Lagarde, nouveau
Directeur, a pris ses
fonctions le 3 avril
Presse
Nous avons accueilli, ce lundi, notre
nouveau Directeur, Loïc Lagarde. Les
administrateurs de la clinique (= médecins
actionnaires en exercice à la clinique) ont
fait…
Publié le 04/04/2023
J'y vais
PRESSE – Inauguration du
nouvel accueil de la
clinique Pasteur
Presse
· · · ·
What to do → List every line above that holds the word "Lagarde".

Solution for this problem →
Lagarde, nouveau
nouveau Directeur, Loïc Lagarde. Les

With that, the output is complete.